Garay does not contend that the issue of bias or motivation of the police officer was not before the trial court, but that the trial court was required to permit further cross-examination to elicit the amount of overtime earned by the officer. In other words, he wanted to "develop[] 'how well' the officer made out with overtime." Pet. Obj. 12. Garay has not provided any Supreme Court precedent that addresses this precise issue nor have I found any such precedent, therefore, I must conclude that the Superior Court's determination that the trial judge did not abuse its discretion by limiting cross-examination was not "contrary to" Supreme Court precedent. Thomas, 581 F.3d at 124.

Next, I consider whether the Superior Court's decision was an "unreasonable application of" clearly established federal law.

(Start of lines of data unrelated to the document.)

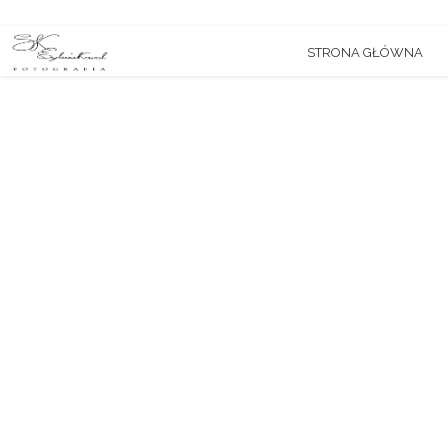
STRONA GŁÓWNA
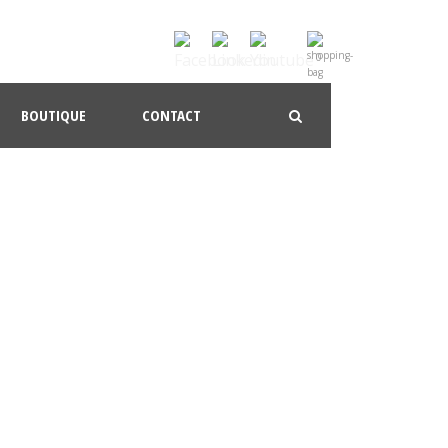
0
BOUTIQUE
CONTACT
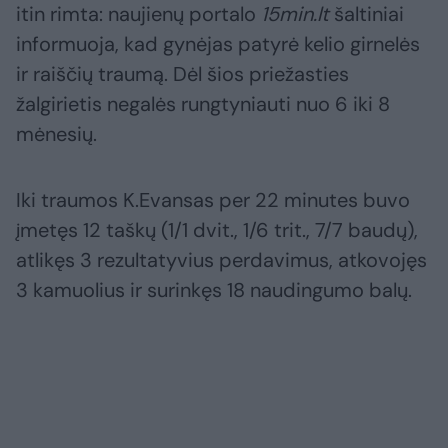
itin rimta: naujienų portalo
15min.lt
šaltiniai
informuoja, kad gynėjas patyrė kelio girnelės
ir raiščių traumą. Dėl šios priežasties
žalgirietis negalės rungtyniauti nuo 6 iki 8
mėnesių.
Iki traumos K.Evansas per 22 minutes buvo
įmetęs 12 taškų (1/1 dvit., 1/6 trit., 7/7 baudų),
atlikęs 3 rezultatyvius perdavimus, atkovojęs
3 kamuolius ir surinkęs 18 naudingumo balų.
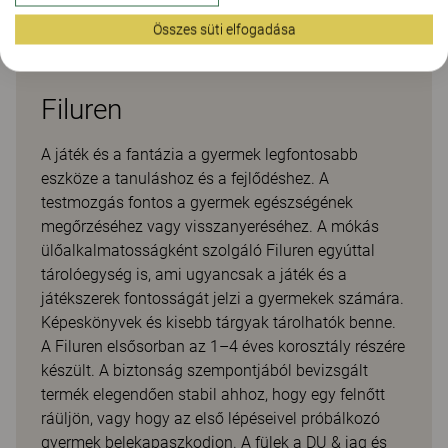
Összes süti elfogadása
Filuren
A játék és a fantázia a gyermek legfontosabb
eszköze a tanuláshoz és a fejlődéshez. A
testmozgás fontos a gyermek egészségének
megőrzéséhez vagy visszanyeréséhez. A mókás
ülőalkalmatosságként szolgáló Filuren egyúttal
tárolóegység is, ami ugyancsak a játék és a
játékszerek fontosságát jelzi a gyermekek számára.
Képeskönyvek és kisebb tárgyak tárolhatók benne.
A Filuren elsősorban az 1–4 éves korosztály részére
készült. A biztonság szempontjából bevizsgált
termék elegendően stabil ahhoz, hogy egy felnőtt
ráüljön, vagy hogy az első lépéseivel próbálkozó
gyermek belekapaszkodjon. A fülek a DU & jag és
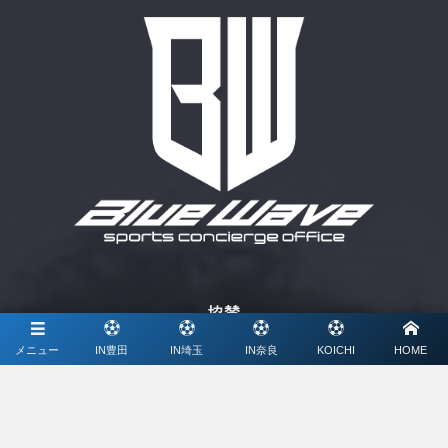
協賛
メニュー
IN豊田
IN埼玉
IN奈良
KOICHI
HOME
ミズノ株式会社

"[A]n unreasonable application of Supreme Court precedent occurs when a state court applies the correct rule to specific facts in an objectively unreasonable way." Fischetti v. Johnson, 384 F.3d 140, 148 (3d Cir. 2004). Importantly, a "court that unreasonably extends a rule in a new context or, in the alternative, unreasonably fails to extend a rule may also be deemed to unreasonably apply the correct rule." Id. "In reviewing the reasonableness of the state courts' application of Supreme Court precedent, we must use as our point of departure the specific holdings of the Court's decisions." Id. at 151.

Thomas, 581 F.3dat 124-25.

Garay cites two Supreme Court cases, Davis v. Alaska, 415 U.S. 302 (1974), and Delaware v. Van Arsdall, 475 U.S. 673 (1986) to support his claim that the Superior Court was unreasonable in its application of Supreme Court precedent. Davis and Van Arsdall recognize that "the exposure of a witness' motivation in testifying is a proper and important function of the constitutionally protected right of cross-examination." Davis, 415 U.S. at 316-17; Van Arsdall, 415 U.S. at 678-79. However, this general rule is qualified by recognition of the fact that "trial judges retain wide latitude insofar as the Confrontation Clause is concerned to impose reasonable limitations on [] cross-examination . . .." Van Arsdall , 415 U.S. at 479. "The Confrontation Clause guarantees an opportunity for effective cross-examination, not cross-examination that is effective in whatever way, and to whatever extent, the defense might wish." Id. (quoting Delaware v. Fensterer, 474 U.S. 15, 20 (1985) (emphasis in original)).

In a non-jury trial, where the trial court permitted testimony that the police officer "made out well" with overtime earned from court appearances, but did not allow further cross-examination as to the amount earned, the witnesses' motivation was sufficiently exposed to satisfy the Confrontation Clause. Thus, the Superior Court's decision is not an unreasonable application of federal law.

Garay's objections are overruled. An appropriate order follows.